Conta que desde essa altura passou a viver sozinha. “Não me sinto isolada, sempre vivi assim. Falo com toda a gente, mas não sou de andar na casa dos outros”. Acresce que a passagem regular da patrulha da GNR sempre lhe traz mais tranquilidade. “Às vezes até digo para mim mesma ‘olha, lá estão’, quando param o carro de noite, além ao pé daquela azinheira, para ficarem a fazer vigia”.

“Quer dizer”, prossegue a idosa, “eu não estou preocupada. Para lhe estar a dizer a verdade eu não estou preocupada por viver sozinha. Está também ali o vizinho… o maior receio é que posso adoecer e não ser capaz de telefonar para lado nenhum”. O filho também é uma visita regular. “Vive em São Pedro de Moel mas costuma vir todos os meses. Agora vem cá passar mais uns dias por causa da azeitona, temos que ir colher a azeitona. Chega no sábado”. À sua espera está uma escada nova, que Antónia Maria mandou comprar. “Ele quis que eu fosse para Évora-Monte morar, mas eu não quis deixar a minha casa. Tinha um desgosto que era uma coisa maluca. Aluguei lá uma casa, mas não podia lá estar. Passados cinco meses vim-me embora”.

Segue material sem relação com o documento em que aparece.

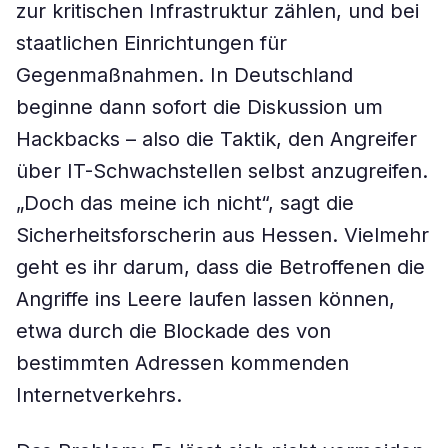
zur kritischen Infrastruktur zählen, und bei
staatlichen Einrichtungen für
Gegenmaßnahmen. In Deutschland
beginne dann sofort die Diskussion um
Hackbacks – also die Taktik, den Angreifer
über IT-Schwachstellen selbst anzugreifen.
„Doch das meine ich nicht“, sagt die
Sicherheitsforscherin aus Hessen. Vielmehr
geht es ihr darum, dass die Betroffenen die
Angriffe ins Leere laufen lassen können,
etwa durch die Blockade des von
bestimmten Adressen kommenden
Internetverkehrs.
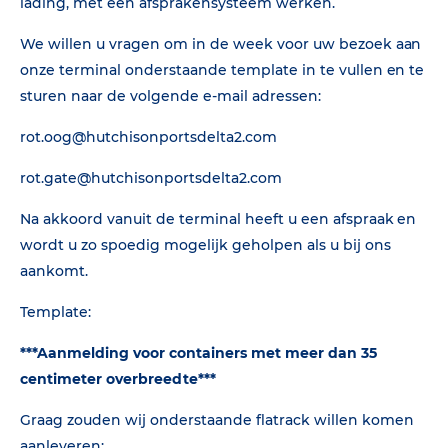
lading, met een afsprakensysteem werken.
We willen u vragen om in de week voor uw bezoek aan
onze terminal onderstaande template in te vullen en te
sturen naar de volgende e-mail adressen:
rot.oog@hutchisonportsdelta2.com
rot.gate@hutchisonportsdelta2.com
Na akkoord vanuit de terminal heeft u een afspraak en
wordt u zo spoedig mogelijk geholpen als u bij ons
aankomt.
Template:
***Aanmelding voor containers met meer dan 35
centimeter overbreedte***
Graag zouden wij onderstaande flatrack willen komen
aanleveren:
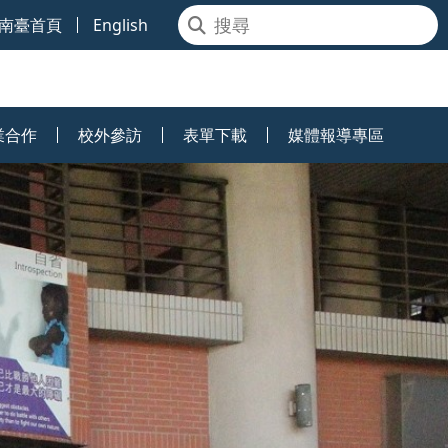
南臺首頁
English
業合作
校外參訪
表單下載
媒體報導專區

Na vila, lembra, não havia a horta, ao contrário do que acontece no monte. “Semeio e colho e sempre sabemos aquilo que estamos a comer”. Como a sopa de grão com repolho acabada de fazer e que dará também para os próximos dias. Longe vai a memória dos tempos em que “queria comer um bocadinho de pão e nem isso tinha. No tempo das bolotas apanhava três ou quatro, descascava, raspava, metia numa lancheira e era o meu almoço. Pão quando havia, e algumas bolotas”.

Das lembranças desses tempos difíceis recorda ainda o colchão de palha em que o filho dormiu até aos seis anos. “Enchia uma saca de palha e tapava-o com umas mantas. Não podia ver o meu filho assim. Fui guardando algum dinheiro, pedi uma burra a uma mulherzinha que morava ali ao pé e fui a Évora-Monte comprar um divã à do senhor Chico para o gaiato se deitar”.